SOURCE MATERIAL>
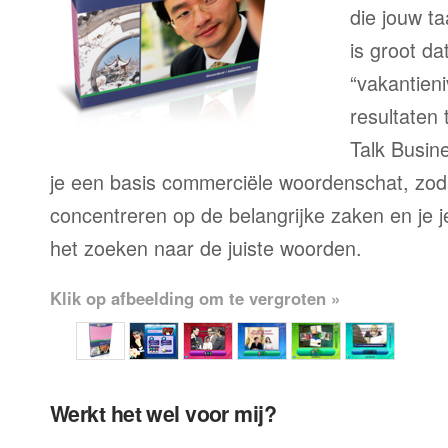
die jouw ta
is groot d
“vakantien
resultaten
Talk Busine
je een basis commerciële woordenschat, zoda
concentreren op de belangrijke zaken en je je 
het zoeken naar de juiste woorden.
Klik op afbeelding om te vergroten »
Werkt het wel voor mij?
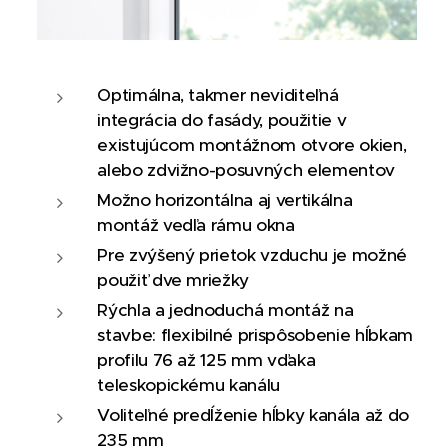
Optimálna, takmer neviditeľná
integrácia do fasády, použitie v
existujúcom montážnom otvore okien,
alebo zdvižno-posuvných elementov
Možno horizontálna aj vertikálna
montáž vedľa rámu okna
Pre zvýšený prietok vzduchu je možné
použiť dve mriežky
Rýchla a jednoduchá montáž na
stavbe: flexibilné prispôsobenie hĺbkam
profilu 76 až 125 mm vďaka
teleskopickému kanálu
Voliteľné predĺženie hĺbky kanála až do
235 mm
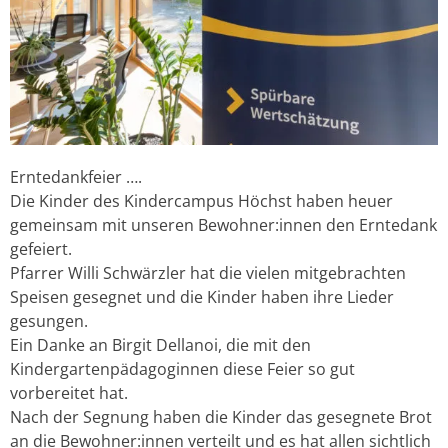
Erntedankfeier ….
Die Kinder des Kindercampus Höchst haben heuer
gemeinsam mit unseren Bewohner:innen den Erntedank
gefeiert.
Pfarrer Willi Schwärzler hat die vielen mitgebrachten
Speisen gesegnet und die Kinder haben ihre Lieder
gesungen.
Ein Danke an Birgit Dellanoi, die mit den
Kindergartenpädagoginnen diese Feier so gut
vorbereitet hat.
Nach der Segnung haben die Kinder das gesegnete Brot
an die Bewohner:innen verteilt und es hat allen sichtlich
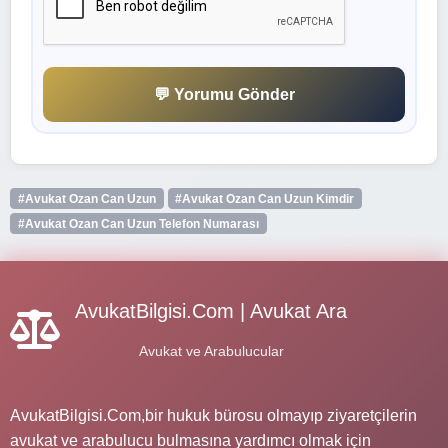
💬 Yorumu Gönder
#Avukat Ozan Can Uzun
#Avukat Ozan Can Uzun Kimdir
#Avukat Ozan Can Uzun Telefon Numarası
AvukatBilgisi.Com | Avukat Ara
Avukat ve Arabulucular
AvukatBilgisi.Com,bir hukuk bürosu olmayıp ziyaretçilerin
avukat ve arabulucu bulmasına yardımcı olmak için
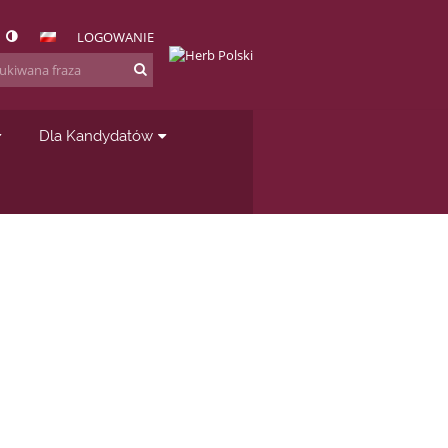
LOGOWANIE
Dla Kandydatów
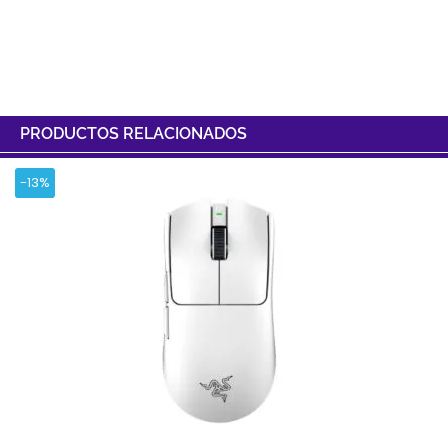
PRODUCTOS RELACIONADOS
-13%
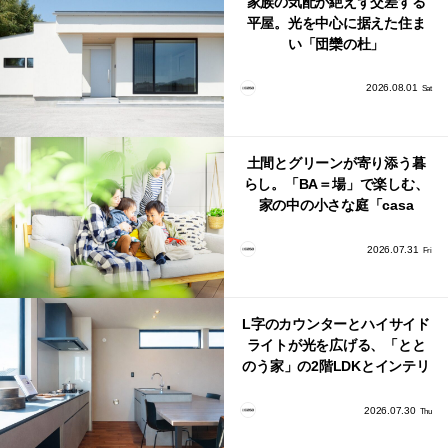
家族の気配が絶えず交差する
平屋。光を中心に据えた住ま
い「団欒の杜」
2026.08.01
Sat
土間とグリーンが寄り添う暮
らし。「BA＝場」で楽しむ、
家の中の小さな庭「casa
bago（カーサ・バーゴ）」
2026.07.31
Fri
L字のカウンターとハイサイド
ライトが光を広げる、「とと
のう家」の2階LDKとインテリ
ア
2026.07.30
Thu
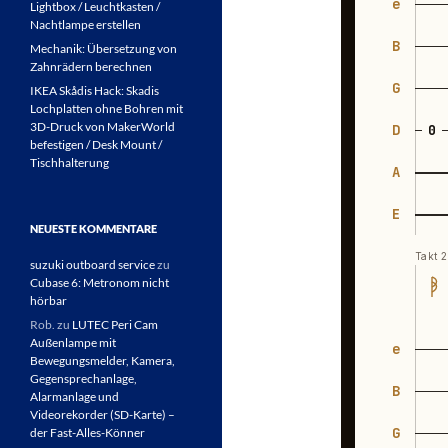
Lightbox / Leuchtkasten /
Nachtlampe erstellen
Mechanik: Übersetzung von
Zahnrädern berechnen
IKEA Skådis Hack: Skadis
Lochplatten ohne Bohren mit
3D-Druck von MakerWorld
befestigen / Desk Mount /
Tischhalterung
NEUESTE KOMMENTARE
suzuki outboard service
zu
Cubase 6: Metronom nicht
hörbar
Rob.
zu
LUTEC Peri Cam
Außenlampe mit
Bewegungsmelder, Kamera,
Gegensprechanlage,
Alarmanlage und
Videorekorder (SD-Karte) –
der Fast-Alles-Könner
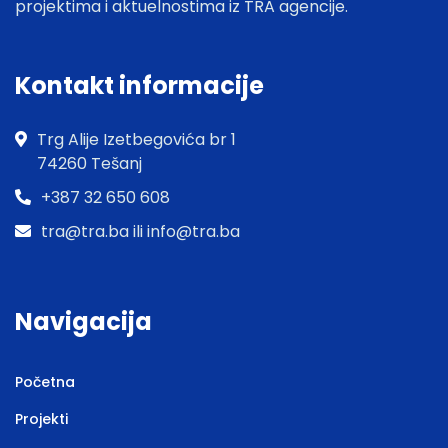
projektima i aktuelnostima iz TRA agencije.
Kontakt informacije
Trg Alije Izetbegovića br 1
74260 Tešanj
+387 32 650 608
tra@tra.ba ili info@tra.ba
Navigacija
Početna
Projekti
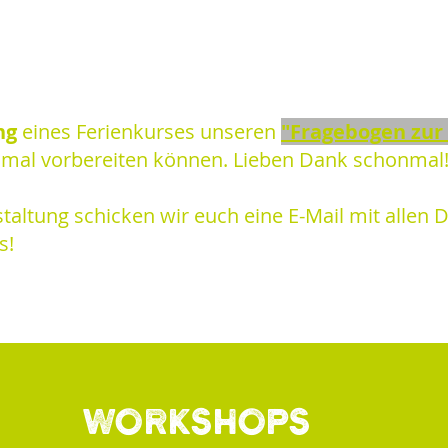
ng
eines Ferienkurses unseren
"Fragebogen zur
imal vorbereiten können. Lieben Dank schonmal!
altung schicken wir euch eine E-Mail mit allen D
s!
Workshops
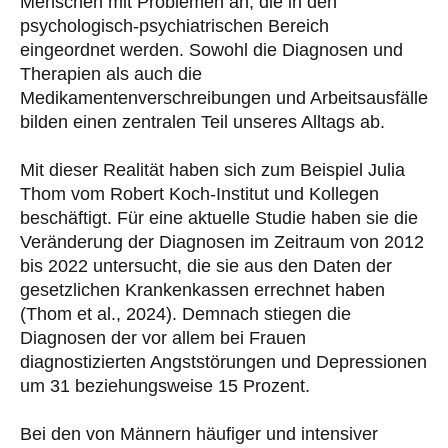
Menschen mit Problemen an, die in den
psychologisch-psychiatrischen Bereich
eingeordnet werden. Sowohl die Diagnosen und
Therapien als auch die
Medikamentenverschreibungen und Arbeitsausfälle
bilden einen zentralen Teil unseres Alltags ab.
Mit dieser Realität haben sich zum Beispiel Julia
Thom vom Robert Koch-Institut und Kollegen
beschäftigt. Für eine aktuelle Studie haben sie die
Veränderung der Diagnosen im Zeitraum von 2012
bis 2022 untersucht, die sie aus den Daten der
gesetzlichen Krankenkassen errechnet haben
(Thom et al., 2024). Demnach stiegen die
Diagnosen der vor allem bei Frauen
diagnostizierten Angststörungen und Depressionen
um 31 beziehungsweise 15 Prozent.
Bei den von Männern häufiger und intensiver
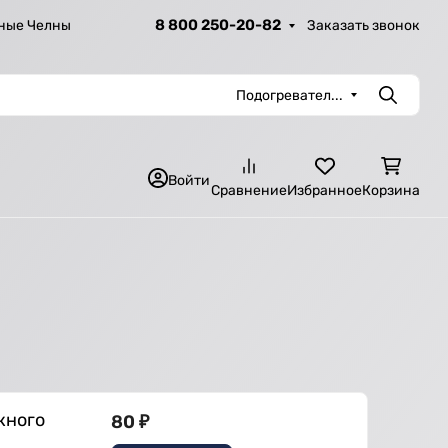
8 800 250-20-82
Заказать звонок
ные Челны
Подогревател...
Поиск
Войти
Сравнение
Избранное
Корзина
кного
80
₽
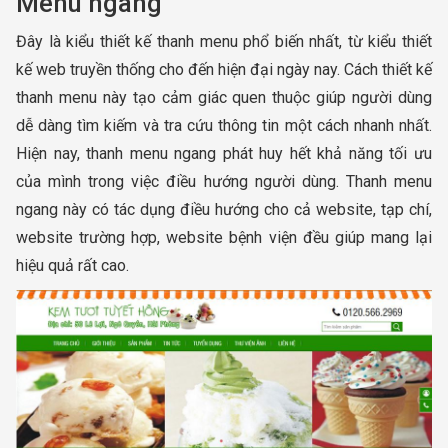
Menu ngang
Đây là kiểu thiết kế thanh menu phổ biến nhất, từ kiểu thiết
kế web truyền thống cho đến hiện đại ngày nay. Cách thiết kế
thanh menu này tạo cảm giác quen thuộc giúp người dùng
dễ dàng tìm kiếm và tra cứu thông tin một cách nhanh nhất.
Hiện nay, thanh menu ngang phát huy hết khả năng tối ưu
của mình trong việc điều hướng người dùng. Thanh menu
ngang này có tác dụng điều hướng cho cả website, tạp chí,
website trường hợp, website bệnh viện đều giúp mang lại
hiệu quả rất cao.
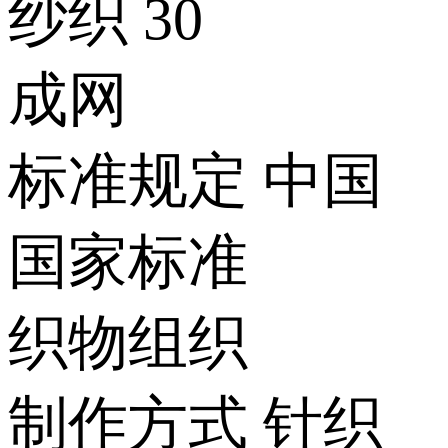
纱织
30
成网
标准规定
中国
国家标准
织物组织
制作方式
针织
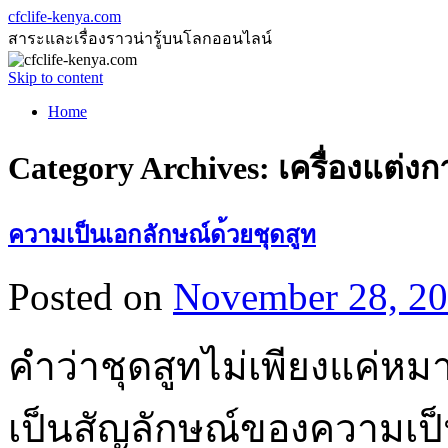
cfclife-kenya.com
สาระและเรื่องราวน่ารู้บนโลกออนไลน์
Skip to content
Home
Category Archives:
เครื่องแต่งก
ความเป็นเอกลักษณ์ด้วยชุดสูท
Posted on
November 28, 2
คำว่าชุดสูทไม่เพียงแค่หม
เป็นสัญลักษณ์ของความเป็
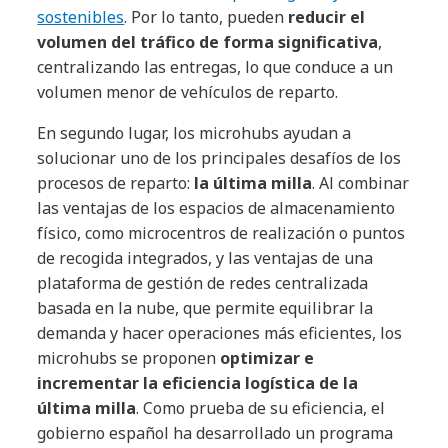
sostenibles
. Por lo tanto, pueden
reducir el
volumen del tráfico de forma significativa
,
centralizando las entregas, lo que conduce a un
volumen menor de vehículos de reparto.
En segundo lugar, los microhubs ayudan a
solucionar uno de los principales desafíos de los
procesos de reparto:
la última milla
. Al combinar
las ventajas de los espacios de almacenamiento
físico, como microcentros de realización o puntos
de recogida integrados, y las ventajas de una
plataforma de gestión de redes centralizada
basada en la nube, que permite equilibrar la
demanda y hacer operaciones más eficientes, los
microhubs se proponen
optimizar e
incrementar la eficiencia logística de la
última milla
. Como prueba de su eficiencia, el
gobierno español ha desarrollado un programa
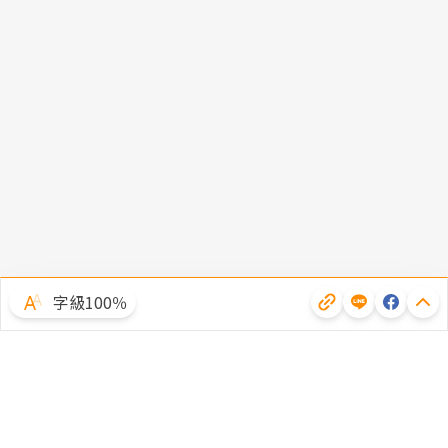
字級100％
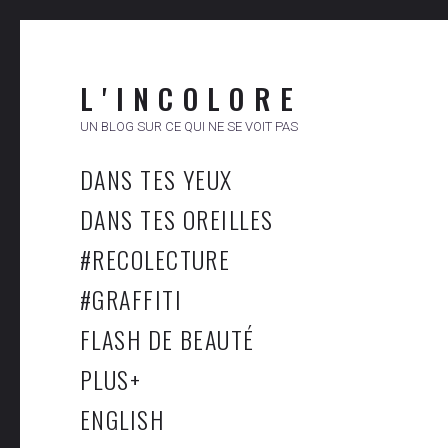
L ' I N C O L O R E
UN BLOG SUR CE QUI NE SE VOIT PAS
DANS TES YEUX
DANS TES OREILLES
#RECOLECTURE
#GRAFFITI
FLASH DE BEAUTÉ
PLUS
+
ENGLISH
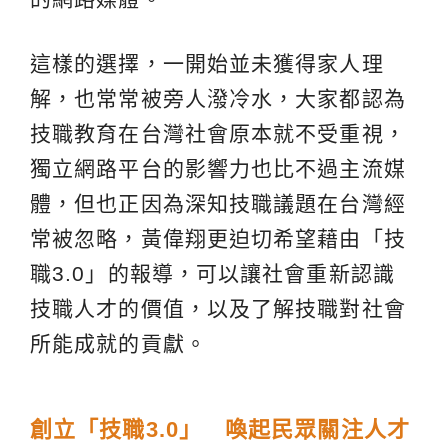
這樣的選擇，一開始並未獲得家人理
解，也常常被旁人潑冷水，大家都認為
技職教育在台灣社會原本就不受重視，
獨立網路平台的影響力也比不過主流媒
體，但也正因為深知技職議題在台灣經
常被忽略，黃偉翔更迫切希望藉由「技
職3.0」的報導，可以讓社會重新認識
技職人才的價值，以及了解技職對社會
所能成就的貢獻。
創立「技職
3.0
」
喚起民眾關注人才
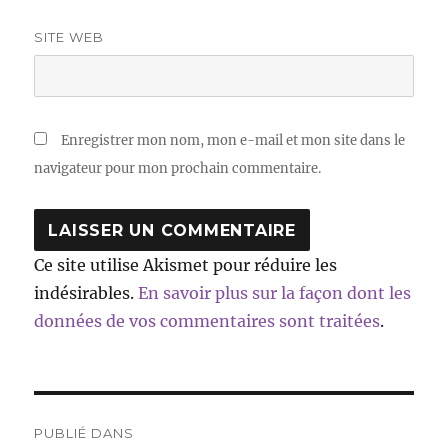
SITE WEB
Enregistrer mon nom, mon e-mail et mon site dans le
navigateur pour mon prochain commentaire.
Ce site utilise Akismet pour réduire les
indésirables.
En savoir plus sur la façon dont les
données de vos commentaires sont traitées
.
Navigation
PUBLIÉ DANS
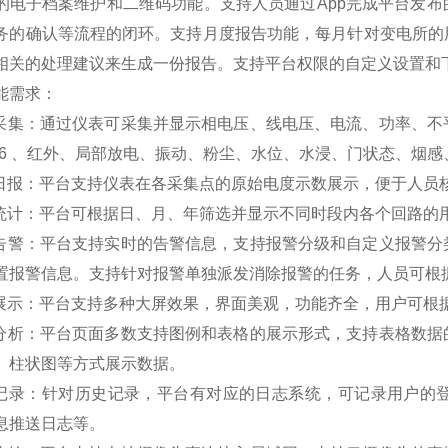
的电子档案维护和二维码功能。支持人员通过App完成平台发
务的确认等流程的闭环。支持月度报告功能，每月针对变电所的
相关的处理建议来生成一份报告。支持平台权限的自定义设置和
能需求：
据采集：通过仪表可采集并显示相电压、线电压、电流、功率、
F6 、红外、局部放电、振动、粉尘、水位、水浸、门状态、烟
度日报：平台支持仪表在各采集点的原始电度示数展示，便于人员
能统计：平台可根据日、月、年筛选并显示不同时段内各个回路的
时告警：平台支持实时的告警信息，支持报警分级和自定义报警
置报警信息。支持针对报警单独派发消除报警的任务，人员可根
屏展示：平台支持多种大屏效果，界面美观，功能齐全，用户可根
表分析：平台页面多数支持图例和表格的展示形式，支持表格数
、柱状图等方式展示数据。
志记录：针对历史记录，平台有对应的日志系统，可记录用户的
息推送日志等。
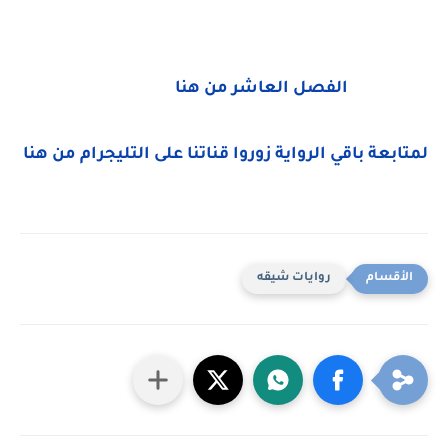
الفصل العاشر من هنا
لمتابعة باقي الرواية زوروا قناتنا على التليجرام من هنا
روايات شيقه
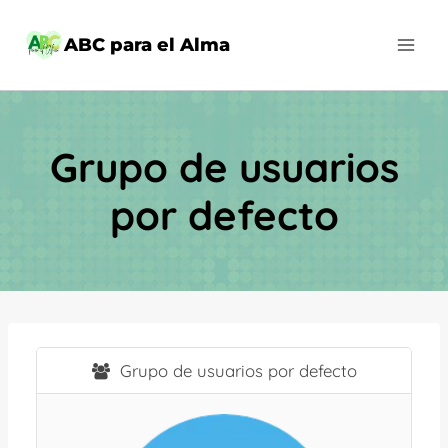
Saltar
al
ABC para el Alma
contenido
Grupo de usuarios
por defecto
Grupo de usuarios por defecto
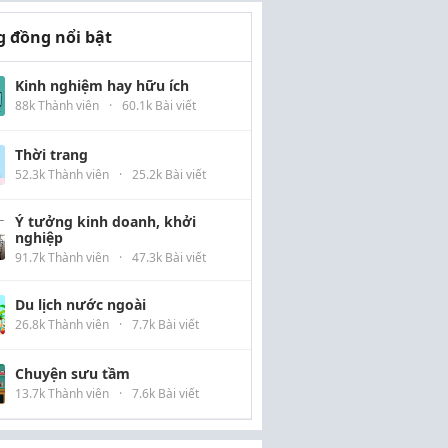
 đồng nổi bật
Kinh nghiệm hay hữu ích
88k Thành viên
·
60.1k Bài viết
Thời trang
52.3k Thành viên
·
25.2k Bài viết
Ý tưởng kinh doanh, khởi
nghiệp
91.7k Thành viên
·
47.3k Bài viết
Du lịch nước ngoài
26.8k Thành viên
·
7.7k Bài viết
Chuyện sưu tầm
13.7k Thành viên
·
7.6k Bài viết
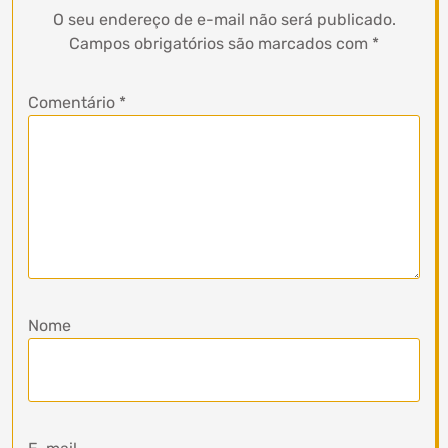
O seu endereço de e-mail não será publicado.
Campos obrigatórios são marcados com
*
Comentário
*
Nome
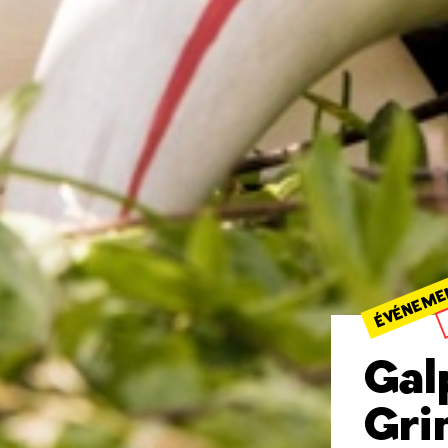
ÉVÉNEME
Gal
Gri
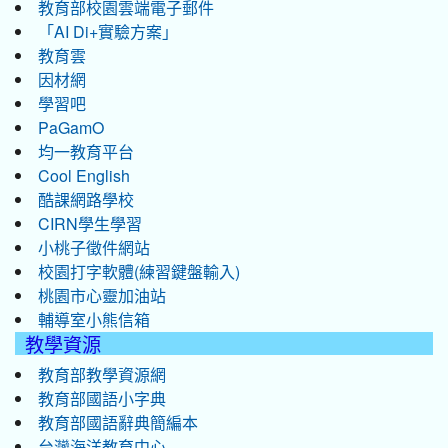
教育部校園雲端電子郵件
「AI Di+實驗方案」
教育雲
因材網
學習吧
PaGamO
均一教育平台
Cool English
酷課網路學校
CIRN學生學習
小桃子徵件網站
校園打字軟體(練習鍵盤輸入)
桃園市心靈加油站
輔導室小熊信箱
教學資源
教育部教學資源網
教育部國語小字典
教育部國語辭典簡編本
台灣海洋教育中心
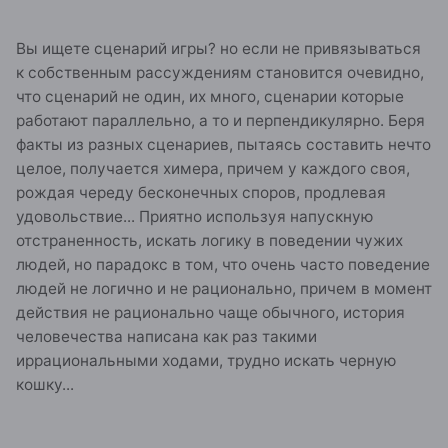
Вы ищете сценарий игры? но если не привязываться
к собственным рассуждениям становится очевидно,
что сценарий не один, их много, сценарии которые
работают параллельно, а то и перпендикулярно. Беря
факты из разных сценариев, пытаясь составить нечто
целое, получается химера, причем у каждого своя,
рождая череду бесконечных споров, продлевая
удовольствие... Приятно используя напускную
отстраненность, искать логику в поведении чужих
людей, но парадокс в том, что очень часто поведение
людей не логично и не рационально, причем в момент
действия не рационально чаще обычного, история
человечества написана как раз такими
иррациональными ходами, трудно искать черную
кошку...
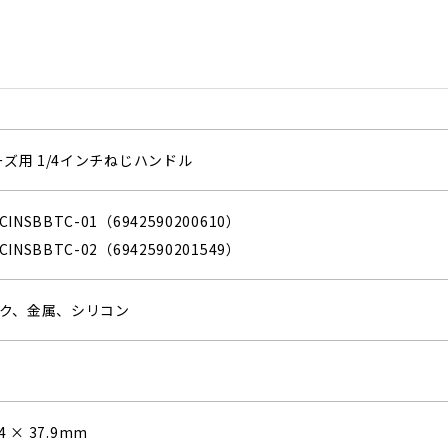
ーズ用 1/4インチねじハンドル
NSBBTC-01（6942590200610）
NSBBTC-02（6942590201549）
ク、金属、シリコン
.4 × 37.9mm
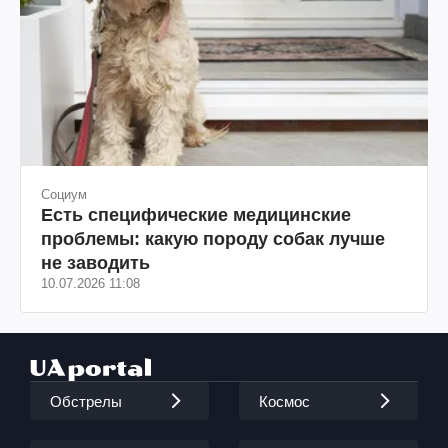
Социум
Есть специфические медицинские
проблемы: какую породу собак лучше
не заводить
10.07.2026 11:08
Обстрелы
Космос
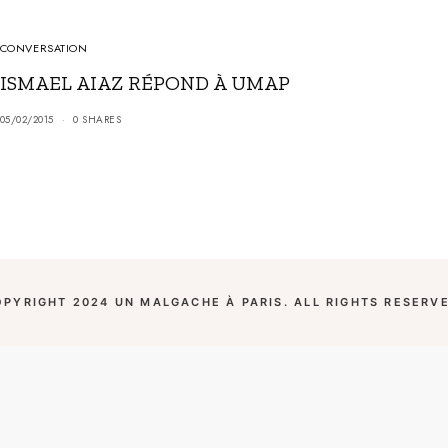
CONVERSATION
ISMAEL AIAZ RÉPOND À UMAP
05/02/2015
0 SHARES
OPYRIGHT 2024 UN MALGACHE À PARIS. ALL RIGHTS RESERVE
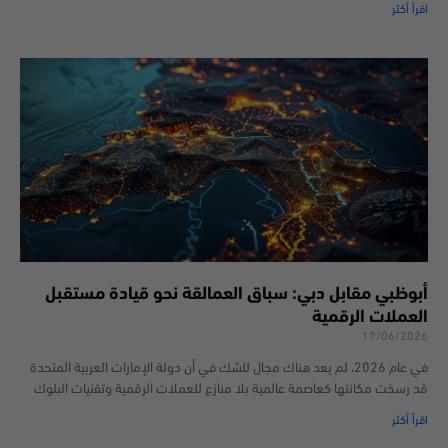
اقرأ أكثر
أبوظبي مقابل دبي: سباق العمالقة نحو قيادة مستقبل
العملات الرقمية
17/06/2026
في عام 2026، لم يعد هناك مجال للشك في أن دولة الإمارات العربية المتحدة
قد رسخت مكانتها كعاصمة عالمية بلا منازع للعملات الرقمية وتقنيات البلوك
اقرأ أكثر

TASK STATEMENT> Could you reproduce exactly, and only, the lines from the start of the records through the line containing "alebo zdvižno-posuvných elementov", leaving out the pictures?

FINISHED TASK>
die jouw ta
is groot d
“vakantien
resultaten
Talk Busine
je een basis commerciële woordenschat, zoda
concentreren op de belangrijke zaken en je je 
het zoeken naar de juiste woorden.
Klik op afbeelding om te vergroten »
Werkt het wel voor mij?
Optimálna, takmer neviditeľná
integrácia do fasády, použitie v
existujúcom montážnom otvore okien,
alebo zdvižno-posuvných elementov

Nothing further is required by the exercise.